A pedido da deputada Janete Capiberibe (PSB-AP), integrante da comissão, o colegiado deverá providenciar ainda a apreensão do computador de Raquel e a verificação da existência ou não das fotos de jovens agenciadas por ela na internet. Após essa ação, a CPI poderá tomar outras providências. “Podemos pedir o indiciamento de pessoas junto ao Ministério Público, não mais do que isso”, observou o presidente da comissão, deputado Arnaldo Jordy (PPS-PA).

Em reunião realizada nesta terça-feira (10) na CPI, a modelo Ludmila Verri, uma das jovens enviadas a Mumbai, agora com 21 anos, contou a forma como foi agenciada no Brasil e levada para a Índia. Ela basicamente respondeu às perguntas de Jordy e do deputado Luiz Couto (PT-PB), 1º vice-presidente da comissão.

Agenciada a partir da indicação de uma amiga, Ludmila assinou contrato com a agência de Raquel, que intermediou a “venda”. O visto de trabalho, segundo ela, foi pago pelo agenciador indiano, Vivek Singh, dono da K-Models Management.

Apartamento sujo
Na Índia, Ludmila e a irmã foram recebidas por Vivek e instaladas em um apartamento mobiliado, sem água e sujo, em um bairro de prostituição. Ludmila contou aos parlamentares ter passado dois meses em Mumbai, trabalhando de tal forma que mal tinha tempo para comer.

Logo no início, ela se machucou em razão de uma queda, na tentativa de se esconder de Vivek, que teria entrado intempestivamente no apartamento. No período em que se recuperava, era a irmã quem trabalhava cerca de 14 horas por dia em sessões de fotografia. Fora isso, eram vigiadas pelo porteiro do prédio e não podiam sair sem que Vivek soubesse, conforme relatou.

Metade do dinheiro recebido por ela e pela irmã - cerca de 6 mil dólares - foi usado para pagar dívidas de viagem. Conforme o contrato assinado por ela, 40% do dinheiro ganho seria do agenciador indiano, 10% da agência brasileira e 50% de Ludmila e da irmã.

Segundo Ludmila, o agenciador indiano nunca tentou fazer sexo à força com ela, apesar de ter se insinuado, principalmente no período em que ela se recuperava.

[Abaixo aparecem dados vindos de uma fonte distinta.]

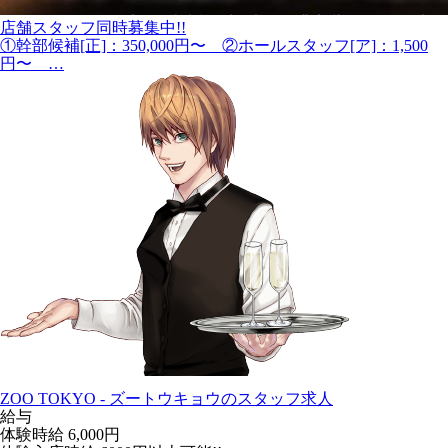
店舗スタッフ同時募集中!!
①幹部候補[正]：350,000円〜 ②ホールスタッフ[ア]：1,500
円〜 …
ZOO TOKYO - ズートウキョウのスタッフ求人
給与
体験時給
6,000円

Vivek, disse a jovem, era alcoólatra e, muitas vezes, descontrolado. "Ele já ergueu a mão para me bater. Não bateu porque tinha gente por perto."

Resgate
Ludmila e a irmã, hoje com 16 anos, foram resgatadas e conseguiram voltar ao Brasil em 26 de dezembro de 2010, com o auxílio do consulado, que arcou com os custos da viagem. A Justiça aprovou uma liminar para que as agências parem de enviar modelos ao exterior, além de indenizar as jovens, por danos morais, e o governo, pelos gastos com as passagens de volta ao Brasil. “Eu não tinha noção de que poderia ser uma farsa, uma fantasia. A gente vai com a consciência de que podem acontecer coisas, mas não pensa que pode de fato”, disse Ludmila.

O pai da modelo, Damião Verri, também presente à reunião, contou que buscou a ajuda do consulado porque não conseguiu resolver o problema por meio de Raquel Felipe. Segundo ele, as informações passadas antes da viagem não foram condizentes com a situação encontrada lá por Ludmila e sua irmã.

"A Raquel havia dito que daria assistência pessoalmente às meninas se acontecesse alguma coisa. No fim, ela não fez nada, só empurrou com a barriga e propôs tirar as meninas de lá fugidas. Eu, como pai, fui ao fundo do poço. Minha esposa tem pressão alta e diabetes. Imagina a situação", disse.

O deputado Arnaldo Jordy achou estranho um pai enviar as filhas para a Índia com tão poucas informações. "Que sentimento o levou a correr tamanho risco? Elas poderiam não estar aqui agora. Interromperam os estudos para optar por um mercado tão pouco atraente", questionou o presidente da comissão.

Verri respondeu que "sonho é sonho". "A gente tenta fazer os filhos realizar seus sonhos", afirmou. Ele lembrou que elas poderiam voltar ao Brasil depois de três meses e a viagem não atrapalharia os estudos, pois foi em período de férias escolares. Ludmila já havia terminado o ensino médio e a menor ainda frequentava as aulas.

A jovem disse que, se aparecesse uma nova oportunidade de trabalho no exterior, checaria todos os dados do contrato, buscaria sites das agências de modelos e, principalmente, levaria consigo o telefone do consulado brasileiro no local.